Though I recall that moment [of his baby's death] with absolute crushing clarity, it is still unimaginable to me.

                        —Alexsander Hemon, "A Tale of Two Daughters"

 

Just out of "successful"

surgery on the hip she broke

after her second stroke, my mother

asked for a comb and a mirror

and said, for the 1000th time,

"I look like a prune"—

 

                        unlike the faceless,

the deformed, the knowingly terminally

ill, the body-debasing, who have learned,

or been forced, to think of themselves

as souls. Death was not yet

close as her coat, wasn't

sleeping with her, lived

in another country, reachable only

by an arduous, and as yet unplanned

journey.

                                               

                        And that's when we can

imagine it—isn't it?—whether it's ours,

or even—God help us—a child's. Mahler said

he couldn't have written

the Kindertotenlieder after his child

had died, though he'd imagined his child

had died, in order to write. But before,

just a touch Romantic, isn't it,

à la Père Lachaise—the caped

and draped figures, streaked with corroded

tears, the small child head rolled back

in final grimace, held aloft

in the angel's arms—

                                               

                        My mother might have

imagined triumphant vindication à la

Ann Landers—"Guilty and Heartbroken

Daughter" writes "Now my mother is gone

and I'm racked with remorse."

 

                        But I wasn't.

I did what I could.

I brought the comb and mirror.

I put them away. I sat by the bed.

I held the fingers that dripped over

its side, and she whispered

"my angel" as she slid.

 

                        My lucky mother

put down the mirror, clucking.

No slow striptease of the mortal, no

death mask, no practice coffin, no hot

death breath prickling the back

of her neck.

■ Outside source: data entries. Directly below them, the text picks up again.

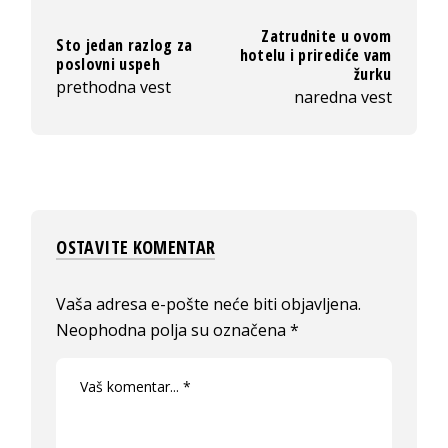
Zatrudnite u ovom
Sto jedan razlog za
hotelu i prirediće vam
poslovni uspeh
žurku
prethodna vest
naredna vest
OSTAVITE KOMENTAR
Vaša adresa e-pošte neće biti objavljena.
Neophodna polja su označena
*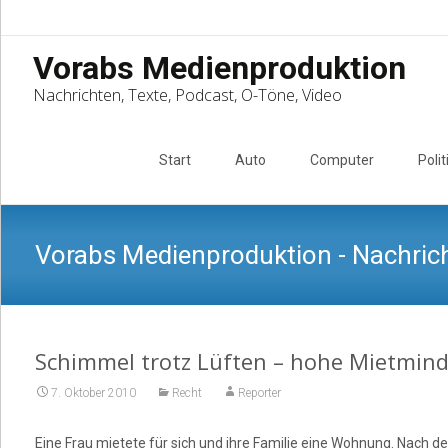
Vorabs Medienproduktion
Nachrichten, Texte, Podcast, O-Töne, Video
Skip
to
Start
Auto
Computer
Polit
content
Vorabs Medienproduktion - Nachrich
Schimmel trotz Lüften – hohe Mietmin
7. Oktober 2010
Recht
Reporter
Eine Frau mietete für sich und ihre Familie eine Wohnung. Nach d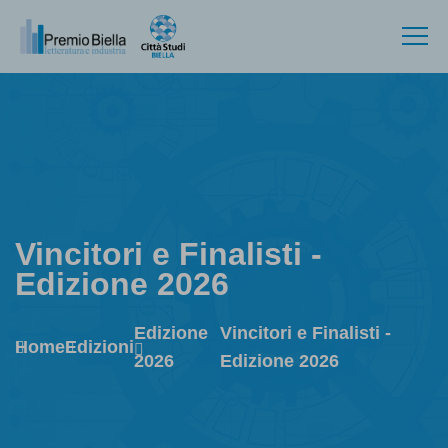
Vincitori e Finalisti -
Edizione 2026
Edizione
Vincitori e Finalisti -
Home
Edizioni
2026
Edizione 2026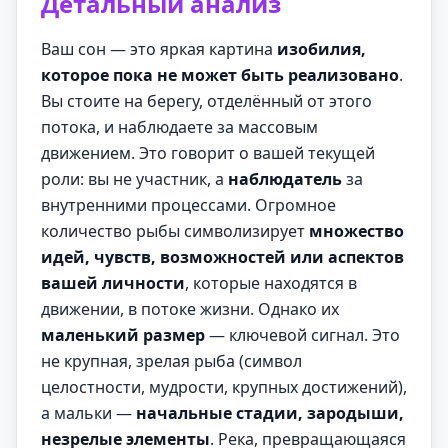
Детальный анализ
Ваш сон — это яркая картина
изобилия,
которое пока не может быть реализовано
.
Вы стоите на берегу, отделённый от этого
потока, и наблюдаете за массовым
движением. Это говорит о вашей текущей
роли: вы не участник, а
наблюдатель
за
внутренними процессами. Огромное
количество рыбы символизирует
множество
идей, чувств, возможностей или аспектов
вашей личности
, которые находятся в
движении, в потоке жизни. Однако их
маленький размер
— ключевой сигнал. Это
не крупная, зрелая рыба (символ
целостности, мудрости, крупных достижений),
а мальки —
начальные стадии, зародыши,
незрелые элементы
. Река, превращающаяся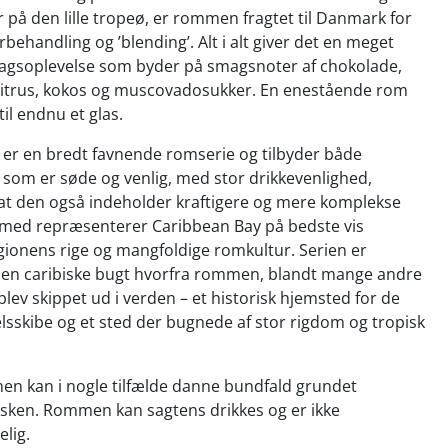
på den lille tropeø, er rommen fragtet til Danmark for
rbehandling og ’blending’. Alt i alt giver det en meget
gsoplevelse som byder på smagsnoter af chokolade,
 citrus, kokos og muscovadosukker. En enestående rom
il endnu et glas.
 er en bredt favnende romserie og tilbyder både
som er søde og venlig, med stor drikkevenlighed,
at den også indeholder kraftigere og mere komplekse
med repræsenterer Caribbean Bay på bedste vis
gionens rige og mangfoldige romkultur. Serien er
 den caribiske bugt hvorfra rommen, blandt mange andre
blev skippet ud i verden – et historisk hjemsted for de
sskibe og et sted der bugnede af stor rigdom og tropisk
 kan i nogle tilfælde danne bundfald grundet
lasken. Rommen kan sagtens drikkes og er ikke
lig.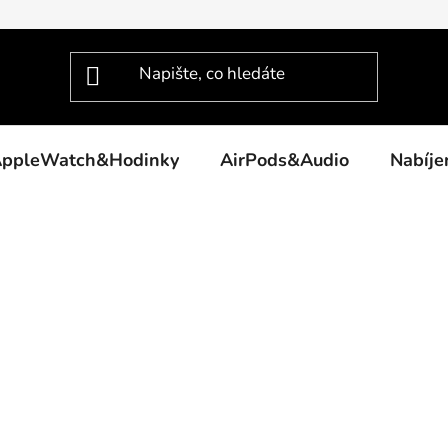
ppleWatch&Hodinky
AirPods&Audio
Nabíj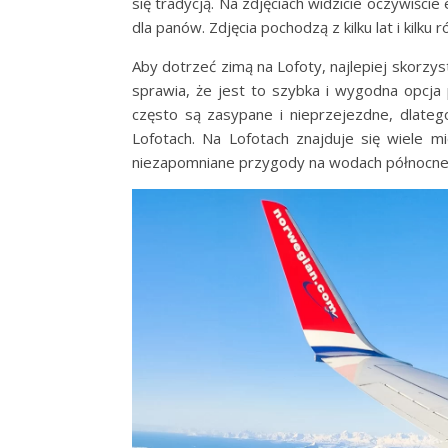
się tradycją. Na zdjęciach widzicie oczywiści
dla panów. Zdjęcia pochodzą z kilku lat i kilk
Aby dotrzeć zimą na Lofoty, najlepiej skorzys
sprawia, że jest to szybka i wygodna opc
często są zasypane i nieprzejezdne, dlate
Lofotach. Na Lofotach znajduje się wiele m
niezapomniane przygody na wodach północneg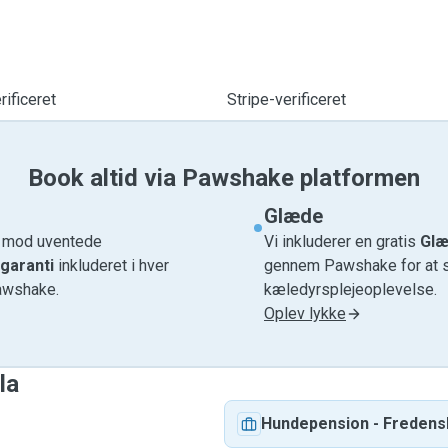
ificeret
Stripe-verificeret
Book altid via Pawshake platformen
Glæde
e mod uventede
Vi inkluderer en gratis
Glæ
garanti
inkluderet i hver
gennem Pawshake for at si
awshake.
kæledyrsplejeoplevelse.
Oplev lykke
la
Hundepension
-
Fredens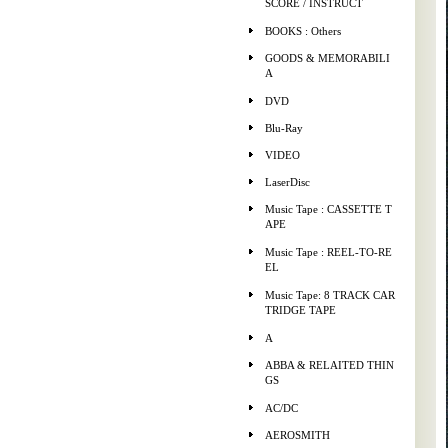
SCORE / INSTRUCT
BOOKS : Others
GOODS & MEMORABILI
A
DVD
Blu-Ray
VIDEO
LaserDisc
Music Tape : CASSETTE T
APE
Music Tape : REEL-TO-RE
EL
Music Tape: 8 TRACK CAR
TRIDGE TAPE
A
ABBA & RELAITED THIN
GS
AC/DC
AEROSMITH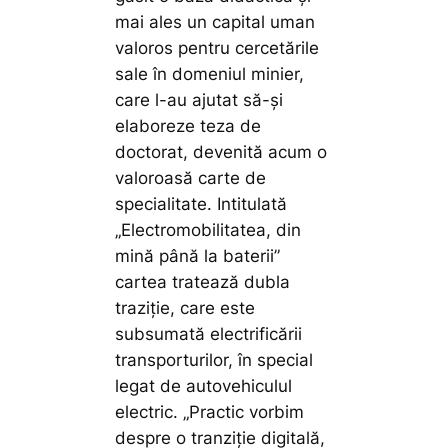
mai ales un capital uman
valoros pentru cercetările
sale în domeniul minier,
care l-au ajutat să-și
elaboreze teza de
doctorat, devenită acum o
valoroasă carte de
specialitate. Intitulată
„Electromobilitatea, din
mină până la baterii”
cartea tratează dubla
traziție, care este
subsumată electrificării
transporturilor, în special
legat de autovehiculul
electric.
„Practic vorbim
despre o tranziție digitală,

She said to oblivion

Not me! and to us: "God doesn't

want me yet." And the next

day: mugger death in the dark alley—

one quick rap to the back of the head.

 

 

Body

 

Wake me again, indivisible

with liberty, bottles singing

in the milk truck, tipped heels clicking

down my street, and my windows flashed

open to the cloud-quilted sky—

a box-stitched comforter

thrown up to air, squares

translucently edged.

 

My self is tied

in the chains

of you, silenced

by you,

 

collapsed down into

an irretrievable black box as you

swerve, droop, fizzle—

 

oh, don't evict me

after my long lease—

 

and doctors collect

your measurements, medial,

proximal, pick your locks

with dilators, depressors . . . .

 

Don't drag me

down like a bale

of shadow!

We're thick as thieves

we two, I'm in the thick

of you—

 

Give back

my brilliant

ignorance.

 

 

 

What I Love about New York

 

August morning, eight A.M., as I clump

off the curb on a Soho street

in my walking sandals, backpack flapping—

the day cloistered with heat,

the glinting sidewalks already

repositories—a woman in a sea-spume

froth of tropical turquoise cocktail dress, steps off

from the south side towards the north. A slick of sweat

gleams in her puckery crepe-paper

cleavage; under their freight of fantail

lashes, her eyelids beat a syncopated

pulse; her wine-stem ankles alternately

bow slightly out and in as she stutters

across in  her four-inch rhinestone-embossed

platform sandals. I can almost hear

the thwuck as a heel is plucked

out of the ancient dirt between the cobbles—

and I nearly give a you go girl nod because

its owner's quest has been so severely

tested. But not utterly crushed.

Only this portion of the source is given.